Il Palavobis ci interessa, perché pensiamo che la partecipazione sia comunque un fatto positivo, dopo tanti anni di deserto politico, perché là c'erano tanti giovani, e perché là c'erano persone che esprimono un disagio sincero verso la politica.

E allora vorremmo provare a parlarci, a distanza, senza fretta, senza scorciatoie, senza inseguimenti di maniera, ma anche provando ad approfondire il nostro senso di estraneità e misurando, dall'altra parte, l'interesse a un reciproco riconoscimento.

Legalità, giustizia e giustizialismo

Sarebbe facile, chiudere il capitolo, già sul terreno dei contenuti: la domanda di legalità e giustizia, nelle parole d'ordine del Palavobis, aveva in sé elementi di giustizialismo; quel giustizialismo che non ci appartiene, quantomeno da alcuni anni, da quando cioè abbiamo saputo risolvere definitivamente l'apparente contraddizione tra diritto formale e diritto sostanziale. La dimensione chiusa dei palazzi di giustizia ci offusca la vista e ci impedisce di respirare. La nostra visione di classe ci fa leggere la connotazione delle ingiustizie del mondo, contro cui non abbiamo mai smesso di batterci. Ma siamo anche in grado di non sottovalutare, anzi di rivendicare, tutti quei diritti di stampo liberale che non sono propri della storia comunista, ma che, semmai, vorremmo superare in avanti. Il nostro garantismo sarebbe già buona ragione per spiegare l'estraneità.

Perchè questa indignazione giusta contro Berlusconi non si accompagna all'indignazione per altre situazioni non meno gravi e drammatiche?

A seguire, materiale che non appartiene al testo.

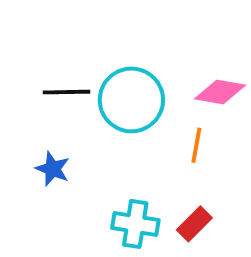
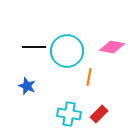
orange line: (196, 145) -> (89, 77), moved

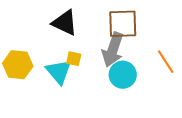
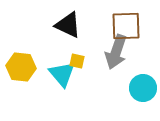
cyan circle: (123, 75) -> (143, 88), moved

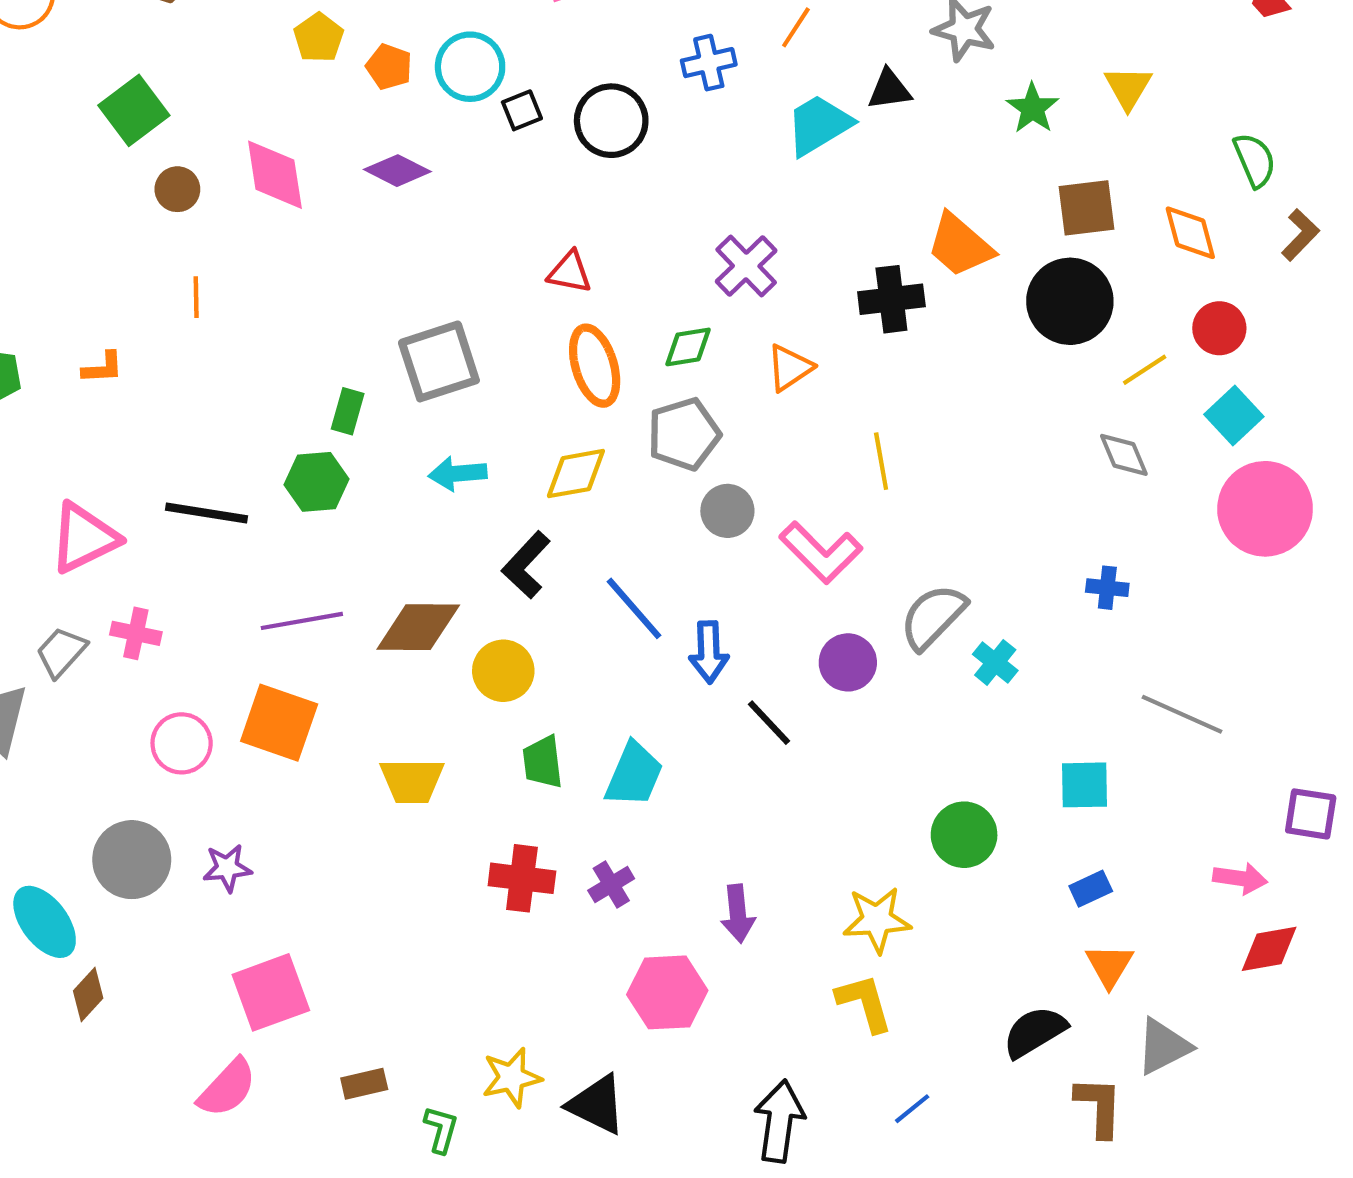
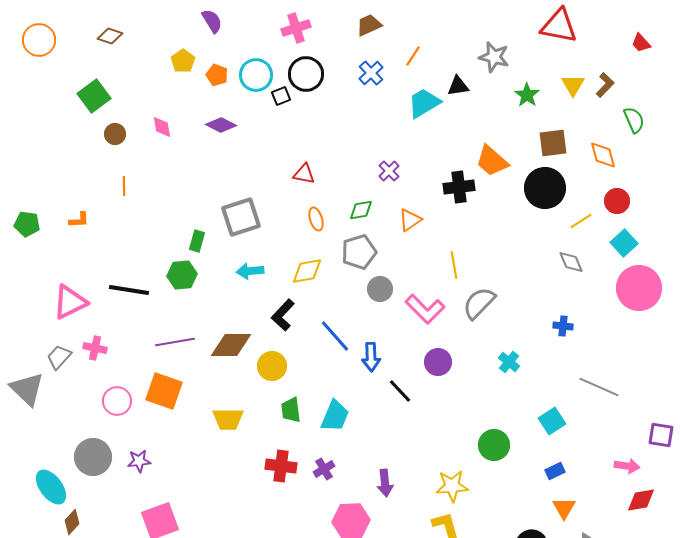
blue cross: (709, 63) -> (371, 73), turned -30
black circle: (611, 121) -> (306, 74), moved
pink diamond: (275, 175) -> (162, 127), size x0.6
brown L-shape: (1300, 235) -> (605, 85), moved
purple cross: (746, 266) -> (389, 171), size x0.7
orange ellipse: (595, 366) -> (316, 219), size x0.6
gray semicircle: (933, 617) -> (479, 303), moved
cyan square: (1084, 785) -> (552, 421), turned -32

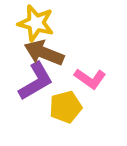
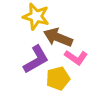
brown arrow: (44, 53) -> (58, 37), moved

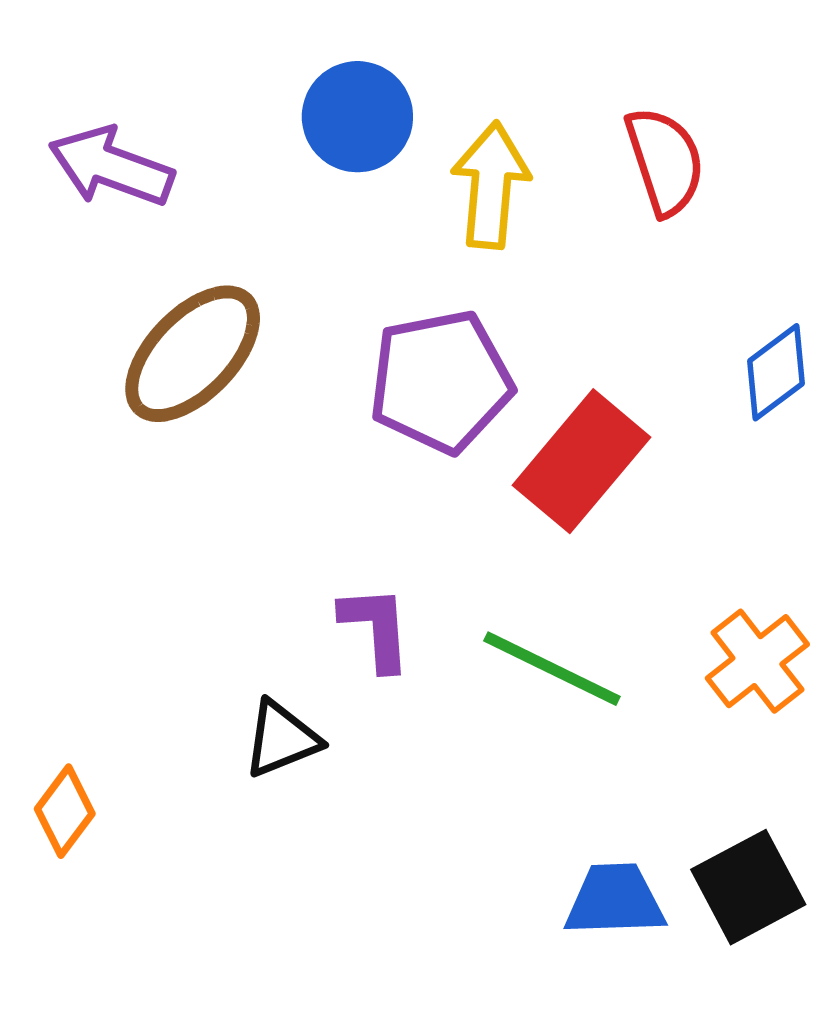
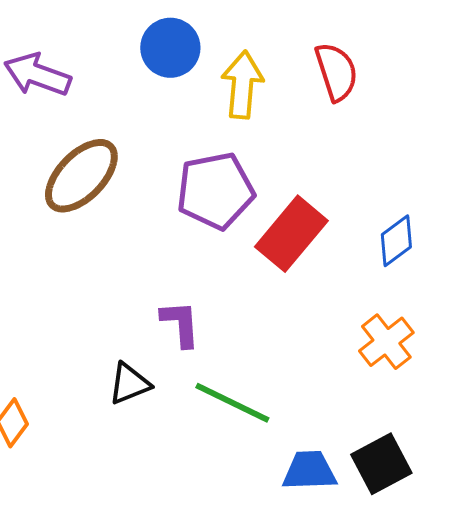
blue diamond: (776, 372) -> (396, 241), moved
green line: (552, 669) -> (232, 403), moved

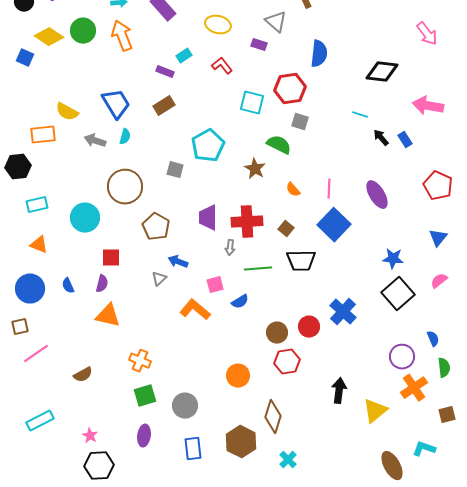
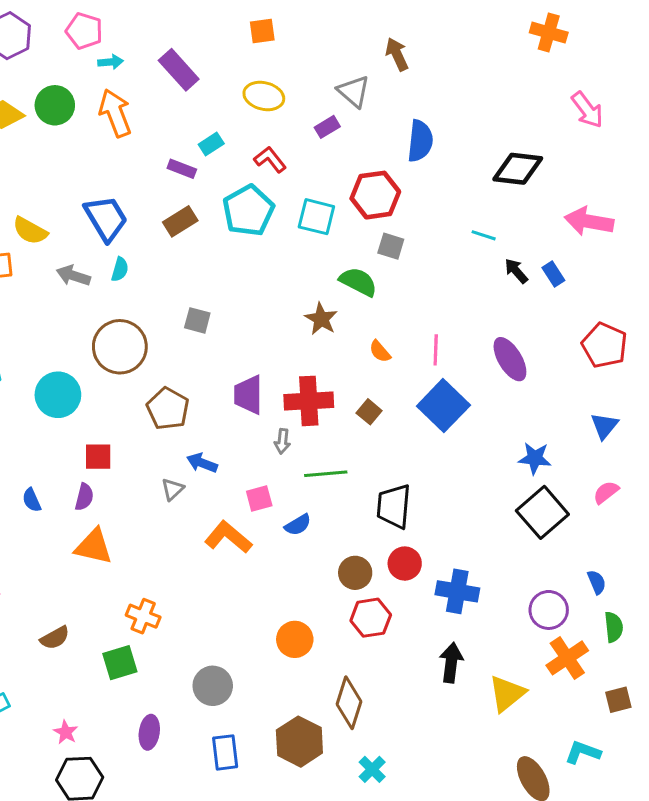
purple rectangle: (259, 45) -> (327, 127), turned -49
cyan pentagon: (208, 146) -> (248, 211), moved
black trapezoid: (301, 261) -> (394, 506), moved, turned 96
blue cross: (343, 312) -> (457, 591), moved, turned -32
green square: (145, 396) -> (120, 663), moved

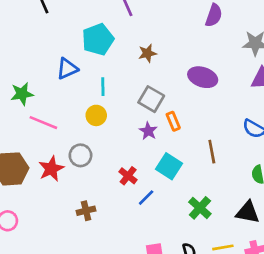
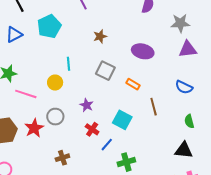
cyan pentagon: (98, 39) -> (49, 26), moved
blue triangle: (67, 69) -> (14, 35), moved
yellow circle: (96, 115) -> (55, 83), moved
orange rectangle: (173, 121) -> (133, 84), moved, turned -32
purple star: (148, 131) -> (87, 105), moved
green cross: (200, 208) -> (126, 162), moved, turned 36

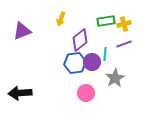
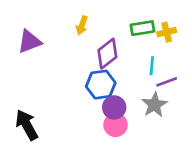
purple line: (124, 44) -> (167, 82), moved
cyan line: (105, 54) -> (152, 66), moved
purple circle: (92, 62) -> (114, 107), moved
black arrow: (20, 93) -> (27, 125), turned 65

Ma vorremmo andare oltre. Perché, ci viene spontaneo chiedere: tutta questa legittima indignazione di persone che hanno a cuore, come noi, l'autonomia della magistratura e l'uguaglianza dei cittadini di fronte alla legge, perché si scatena, giustamente, contro un governo che approva leggi come quella sulle rogatorie o il falso in bilancio, costruite su misura per il presidente del Consiglio, e invece non sente alcun fremito quando si cancellano diritti sociali fondamentali nel campo dell'istruzione, della sanità o del lavoro? Perché la stessa indignazione non è emersa per una "guerra duratura" fatta su misura per gli interessi degli Stati Uniti, anche quando il prezzo viene fatto pagare a cittadini inermi? Perché questi cittadini dei "girotondo" non sentono il dramma del popolo palestinese? Perché questa società civile ci fa le prediche o ci insulta quando denunciamo i drammi della flessibilità, sta a guardare quando ci battiamo contro la barbarie di un paese che costringe migliaia di persone ad arrivare in Italia con i gommoni, e poi magari partecipa alle campagne perbeniste che equiparano immigrati e delinquenti?

Potremmo insistere su quanto ci ha diviso in questi anni nel giudizio sulla globalizzazione capitalista: mentre noi denunciavamo le ingiustizie sociali drammatiche, il debito dei paesi poveri, l'acqua e i farmaci che vengono negati, ci veniva indicata la strada delle opportunità che la globalizzazione avrebbe aperto anche per i dannati del pianeta.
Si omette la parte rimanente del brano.